The sliding filament theory explains how a muscle is able to contract or shorten. Below is a list of definitions (use the pictures above and below to follow along) to refer to when reading about the sliding filament theory and its moving parts.

  • Sarcomere [pictured above]: the contractile unit of muscle fibers; under a microscope, you can identify individual sarcomeres by the striated patterns and defined lines; the defined lines that make up the borders of each sarcomere are called Z-lines or Z-disks.

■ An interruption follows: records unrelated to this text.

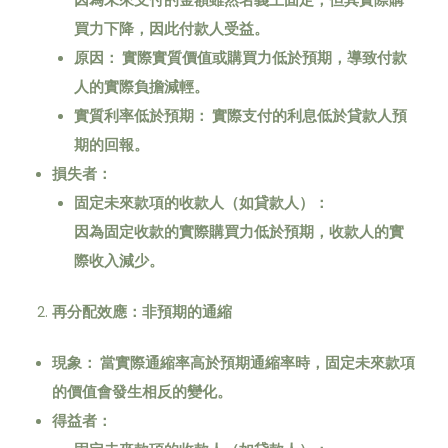
因為未來支付的金額雖然名義上固定，但其實際購
買力下降，因此付款人受益。
原因：
實際實質價值或購買力低於預期，導致付款
人的實際負擔減輕。
實質利率低於預期：
實際支付的利息低於貸款人預
期的回報。
損失者：
固定未來款項的收款人（如貸款人）：
因為固定收款的實際購買力低於預期，收款人的實
際收入減少。
再分配效應：非預期的通縮
現象：
當實際通縮率高於預期通縮率時，固定未來款項
的價值會發生相反的變化。
得益者：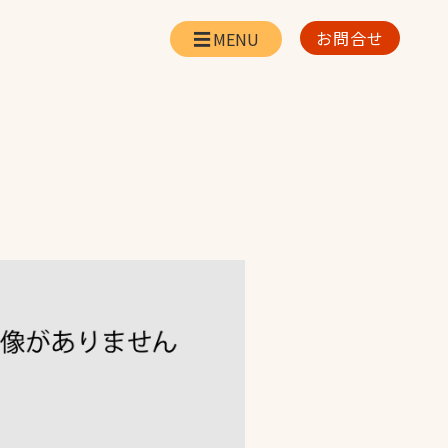
お問合せ
会社情報
リー
会社概要・所在地
お問合せ
社長挨拶
企業理念・経営方針
対策
日本体育施設の歩み
対策
アスリートパートナ
ー
一覧
採用情報
お取引先の皆様へ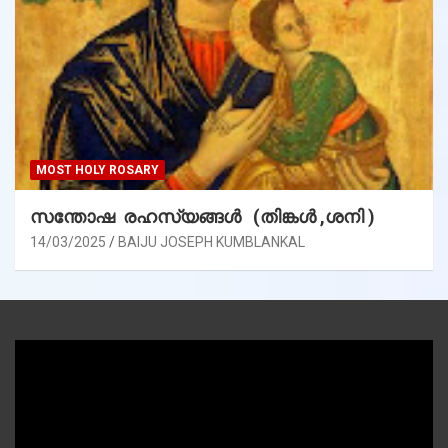
MOST HOLY ROSARY
സന്തോഷ രഹസ്യങ്ങൾ (തിങ്കൾ ,ശനി )
14/03/2025
BAIJU JOSEPH KUMBLANKAL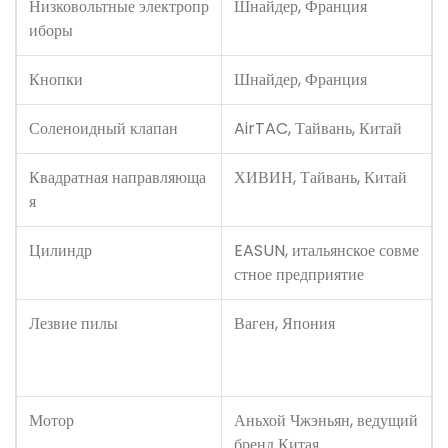
Низковольтные электропр
Шнайдер, Франция
иборы
Кнопки
Шнайдер, Франция
Соленоидный клапан
AirTAC, Тайвань, Китай
Квадратная направляюща
ХИВИН, Тайвань, Китай
я
Цилиндр
EASUN, итальянское совме
стное предприятие
Лезвие пилы
Ваген, Япония
Мотор
Аньхой Чжэньян, ведущий
бренд Китая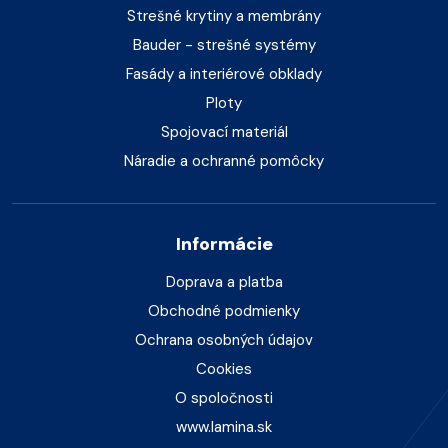
Strešné krytiny a membrány
Bauder - strešné systémy
Fasády a interiérové obklady
Ploty
Spojovací materiál
Náradie a ochranné pomôcky
Informácie
Doprava a platba
Obchodné podmienky
Ochrana osobných údajov
Cookies
O spoločnosti
www.lamina.sk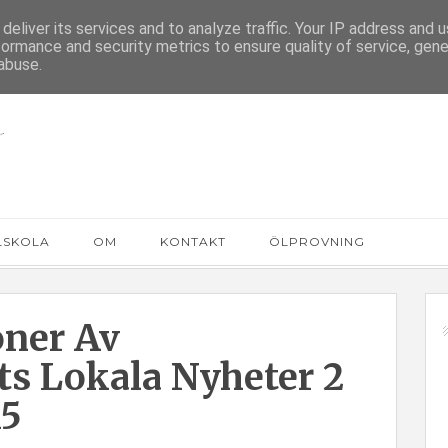
deliver its services and to analyze traffic. Your IP address and 
formance and security metrics to ensure quality of service, gen
abuse.
LSKOLA
OM
KONTAKT
ÖLPROVNING
oner Av
s Lokala Nyheter 2
15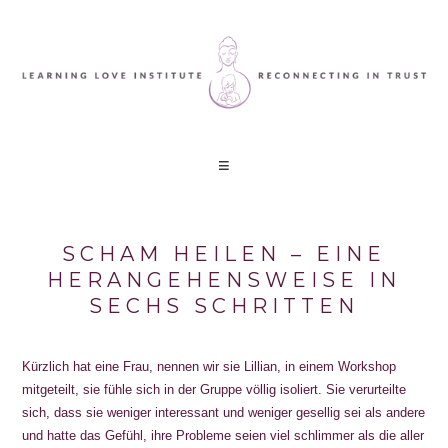
SCHAM HEILEN – EINE
HERANGEHENSWEISE IN
SECHS SCHRITTEN
Kürzlich hat eine Frau, nennen wir sie Lillian, in einem Workshop
mitgeteilt, sie fühle sich in der Gruppe völlig isoliert. Sie verurteilte
sich, dass sie weniger interessant und weniger gesellig sei als andere
und hatte das Gefühl, ihre Probleme seien viel schlimmer als die aller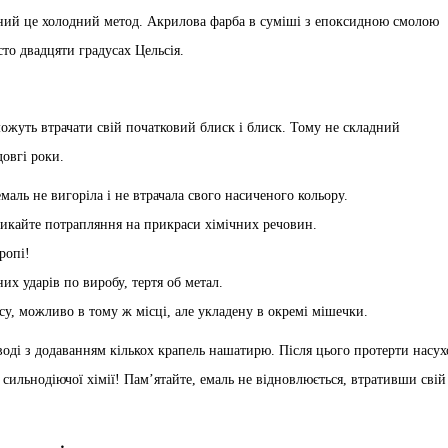
вний це холодний метод. Акрилова фарба в суміші з епоксидною смолою
сто двадцяти градусах Цельсія.
 можуть втрачати свій початковий блиск і блиск. Тому не складний
овгі роки.
аль не вигоріла і не втрачала свого насиченого кольору.
икайте потрапляння на прикраси хімічних речовин.
ропі!
х ударів по виробу, тертя об метал.
су, можливо в тому ж місці, але укладену в окремі мішечки.
оді з додаванням кількох крапель нашатирю. Після цього протерти насух
 сильнодіючої хімії! Пам’ятайте, емаль не відновлюється, втративши свій 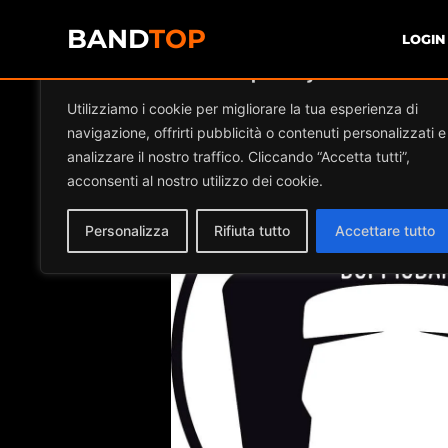
BAND
TOP
LOGIN
Diamo valore alla tua privacy
Events at this
Utilizziamo i cookie per migliorare la tua esperienza di
navigazione, offrirti pubblicità o contenuti personalizzati e
analizzare il nostro traffico. Cliccando “Accetta tutti”,
acconsenti al nostro utilizzo dei cookie.
Personalizza
Rifiuta tutto
Accettare tutto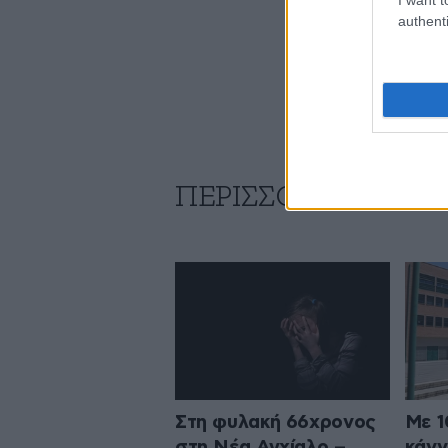
authenti
ΠΕΡΙΣΣΟΤΕΡΑ ΑΠΟ
Στη φυλακή 66χρονος
Με 1
στη Νέα Αγχίαλο –
κάνν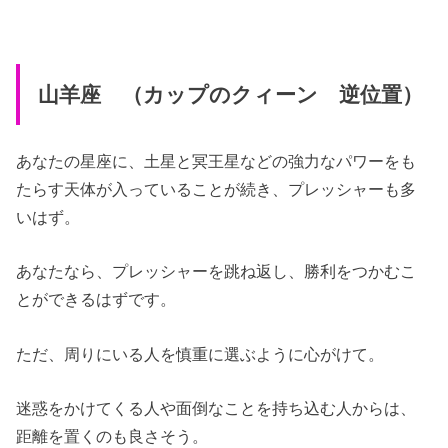
山羊座 （カップのクィーン 逆位置）
あなたの星座に、土星と冥王星などの強力なパワーをも
たらす天体が入っていることが続き、プレッシャーも多
いはず。
あなたなら、プレッシャーを跳ね返し、勝利をつかむこ
とができるはずです。
ただ、周りにいる人を慎重に選ぶように心がけて。
迷惑をかけてくる人や面倒なことを持ち込む人からは、
距離を置くのも良さそう。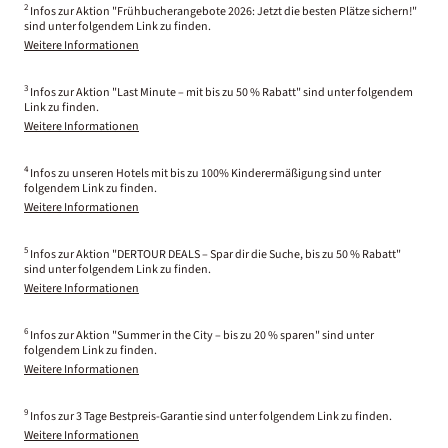
2
Infos zur Aktion "Frühbucherangebote 2026: Jetzt die besten Plätze sichern!"
sind unter folgendem Link zu finden.
Weitere Informationen
3
Infos zur Aktion "Last Minute – mit bis zu 50 % Rabatt" sind unter folgendem
Link zu finden.
Weitere Informationen
4
Infos zu unseren Hotels mit bis zu 100% Kinderermäßigung sind unter
folgendem Link zu finden.
Weitere Informationen
5
Infos zur Aktion "DERTOUR DEALS – Spar dir die Suche, bis zu 50 % Rabatt"
sind unter folgendem Link zu finden.
Weitere Informationen
6
Infos zur Aktion "Summer in the City – bis zu 20 % sparen" sind unter
folgendem Link zu finden.
Weitere Informationen
9
Infos zur 3 Tage Bestpreis-Garantie sind unter folgendem Link zu finden.
Weitere Informationen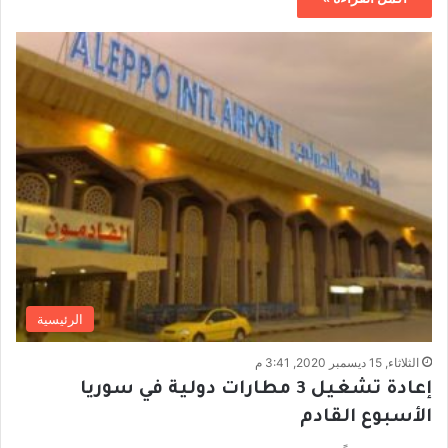
الرئيسية
الثلاثاء, 15 ديسمبر 2020, 3:41 م
إعادة تشغيل 3 مطارات دولية في سوريا
الأسبوع القادم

  • Sarcoplasmic reticulum (SR) [pictured above]: a structure within muscle cells that stores the calcium ions necessary to initiate a muscle contraction; the SR is a reservoir for calcium and appears as a web-like structure surrounding muscle cells. At its ends, the SR has a cufflike structure surrounding the muscle cell called terminal cisternae.
  • Transverse tubules (T-tubules) [pictured above]: extensions of the muscle cell membrane that penetrate into the muscle; the role of t-tubules is to drive the action potential (the nerve impulse to initiate a muscle contraction) into the muscle. T-tubules are adjacent to the terminal cisternae of the SR so the action potential can reach the SR allowing the release of calcium. The two terminal cisternae with the t-tubules are called triads of the muscle cells.
  • Actin [pictured below]: the thin filaments that arise off each Z-line; the actin filaments overlap with myosin (thick filaments).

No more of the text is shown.